AIM OF THE EXERCISE: Filter out every line below that lacks "Bonde", and copy the rest.

DATA EXTRACT:

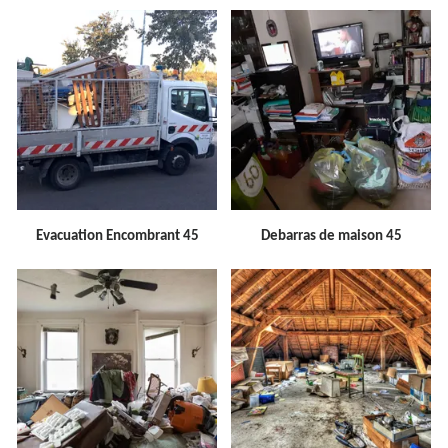
Evacuation Encombrant 45
Debarras de maison 45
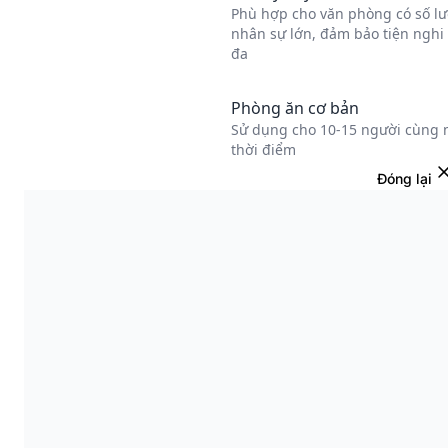
Đóng lại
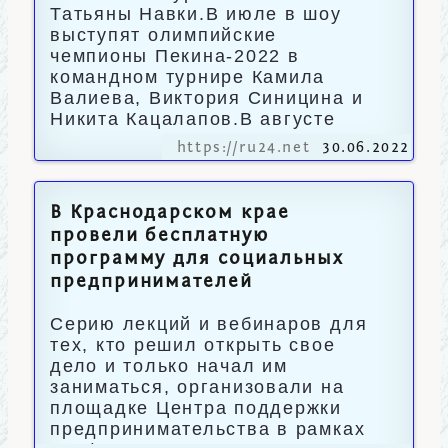
Татьяны Навки.В июле в шоу
выступят олимпийские
чемпионы Пекина-2022 в
командном турнире Камила
Валиева, Виктория Синицина и
Никита Кацалапов.В августе
https://ru24.net
30.06.2022
В Краснодарском крае
провели бесплатную
программу для социальных
предпринимателей
Серию лекций и вебинаров для
тех, кто решил открыть свое
дело и только начал им
заниматься, организовали на
площадке Центра поддержки
предпринимательства в рамках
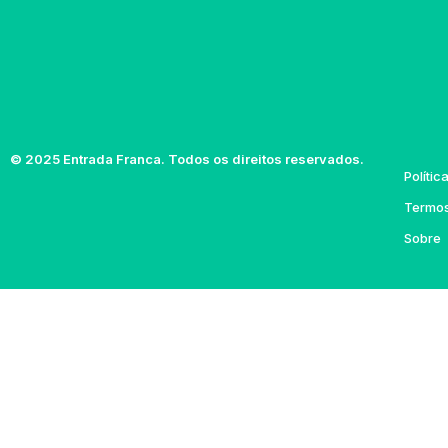
© 2025 Entrada Franca. Todos os direitos reservados.
Polític
Termos
Sobre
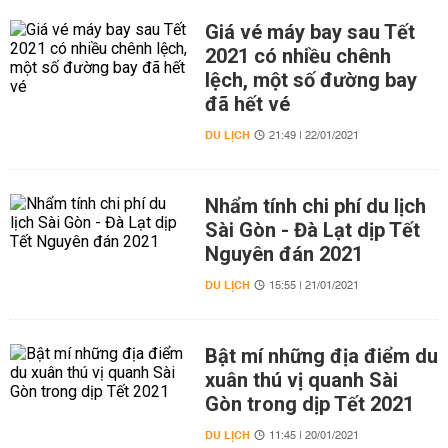
Giá vé máy bay sau Tết
2021 có nhiều chênh
lệch, một số đường bay
đã hết vé
DU LỊCH
21:49 | 22/01/2021
Nhẩm tính chi phí du lịch
Sài Gòn - Đà Lạt dịp Tết
Nguyên đán 2021
DU LỊCH
15:55 | 21/01/2021
Bật mí những địa điểm du
xuân thú vị quanh Sài
Gòn trong dịp Tết 2021
DU LỊCH
11:45 | 20/01/2021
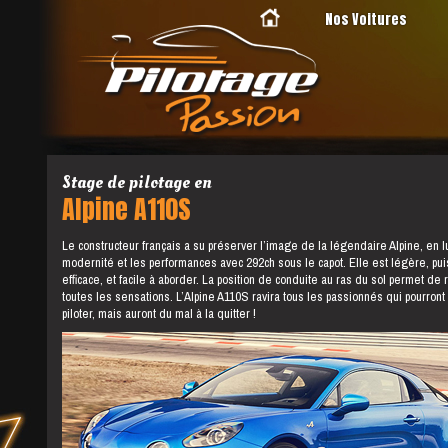
Nos Voitures
Stage de pilotage en
Alpine A110S
Le constructeur français a su préserver l’image de la légendaire Alpine, en lui
modernité et les performances avec 292ch sous le capot. Elle est légère, pui
efficace, et facile à aborder. La position de conduite au ras du sol permet de 
toutes les sensations. L’Alpine A110S ravira tous les passionnés qui pourront
piloter, mais auront du mal à la quitter !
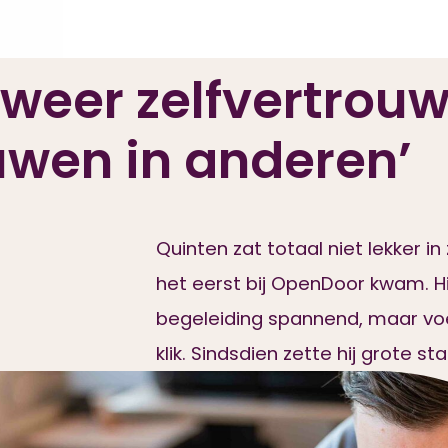
weer
zelfvertrou
uwen
in
anderen’
Quinten
zat
totaal
niet
lekker
in
het
eerst
bij
OpenDoor
kwam.
Hi
begeleiding
spannend,
maar
vo
klik.
Sindsdien
zette
hij
grote
st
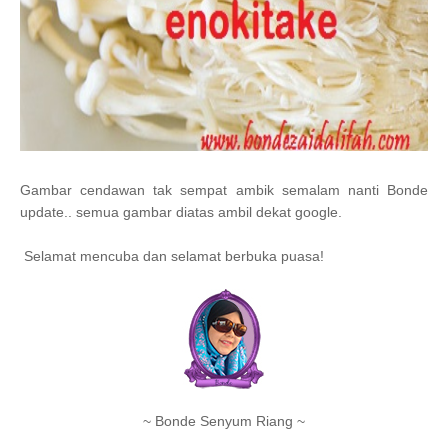
Gambar cendawan tak sempat ambik semalam nanti Bonde
update.. semua gambar diatas ambil dekat google.
Selamat mencuba dan selamat berbuka puasa!
~ Bonde Senyum Riang ~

EXPECTED ANSWER:
Gambar cendawan tak sempat ambik semalam nanti Bonde
~ Bonde Senyum Riang ~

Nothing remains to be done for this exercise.